Segment Open
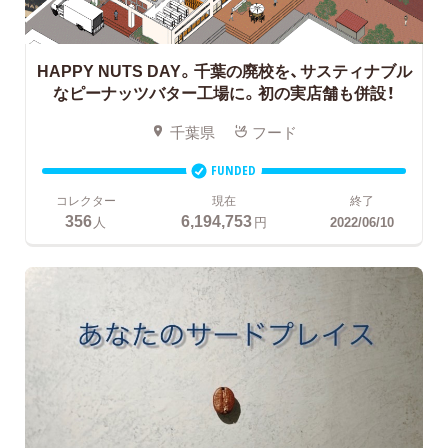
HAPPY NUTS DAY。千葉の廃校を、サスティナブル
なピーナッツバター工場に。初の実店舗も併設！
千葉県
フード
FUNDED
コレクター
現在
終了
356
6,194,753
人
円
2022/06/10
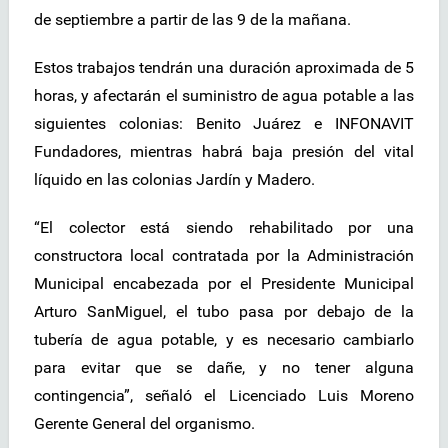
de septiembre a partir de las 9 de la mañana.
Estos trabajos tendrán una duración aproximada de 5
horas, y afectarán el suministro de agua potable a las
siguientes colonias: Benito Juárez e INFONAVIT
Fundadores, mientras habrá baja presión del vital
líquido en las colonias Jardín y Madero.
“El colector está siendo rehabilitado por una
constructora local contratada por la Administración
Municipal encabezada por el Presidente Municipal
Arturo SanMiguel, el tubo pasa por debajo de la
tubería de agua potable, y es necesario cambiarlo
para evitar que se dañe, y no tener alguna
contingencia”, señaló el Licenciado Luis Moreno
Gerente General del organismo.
Segment Closed
Segment Open
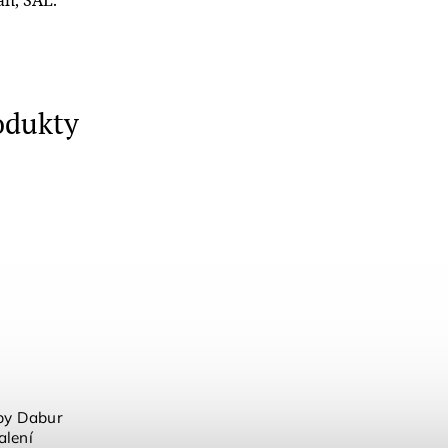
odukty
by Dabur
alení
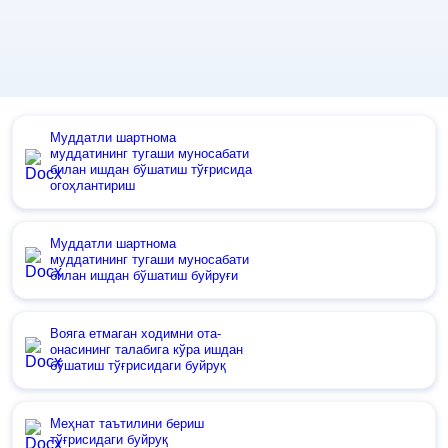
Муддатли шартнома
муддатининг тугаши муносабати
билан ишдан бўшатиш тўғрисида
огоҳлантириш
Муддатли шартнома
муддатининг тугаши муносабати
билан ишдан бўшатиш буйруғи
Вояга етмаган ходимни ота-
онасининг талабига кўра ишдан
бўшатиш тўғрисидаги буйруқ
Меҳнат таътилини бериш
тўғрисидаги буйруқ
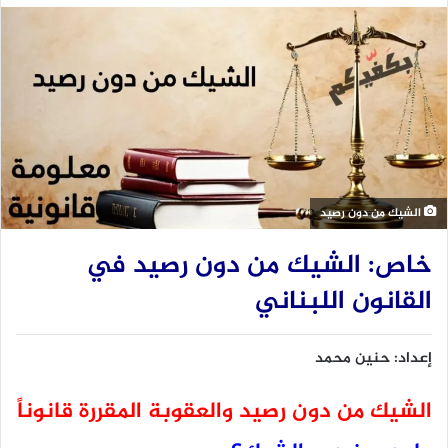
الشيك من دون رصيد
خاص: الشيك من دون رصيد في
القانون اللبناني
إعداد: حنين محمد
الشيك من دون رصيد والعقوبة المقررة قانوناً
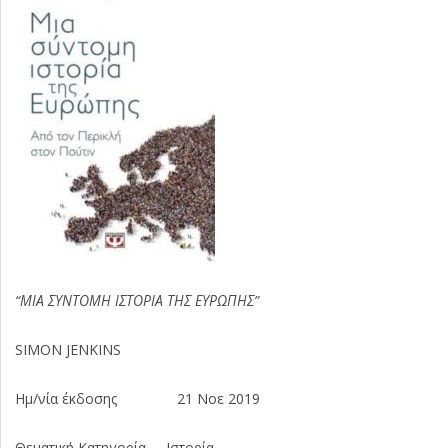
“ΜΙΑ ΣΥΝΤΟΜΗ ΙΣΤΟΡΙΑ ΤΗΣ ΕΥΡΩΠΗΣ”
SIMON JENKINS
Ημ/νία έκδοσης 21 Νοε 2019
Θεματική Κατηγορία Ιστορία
Segment Closed
Work order –
What you write out is the stretch of entries from the line containing "الشيك من دون رصيد والعقوبة المقررة قانوناً" to the line containing "Θεματική Κατηγορία Ιστορία", word for word, with both end lines and no pictures.

Response –
الشيك من دون رصيد والعقوبة المقررة قانوناً
“ΜΙΑ ΣΥΝΤΟΜΗ ΙΣΤΟΡΙΑ ΤΗΣ ΕΥΡΩΠΗΣ”
SIMON JENKINS
Ημ/νία έκδοσης 21 Νοε 2019
Θεματική Κατηγορία Ιστορία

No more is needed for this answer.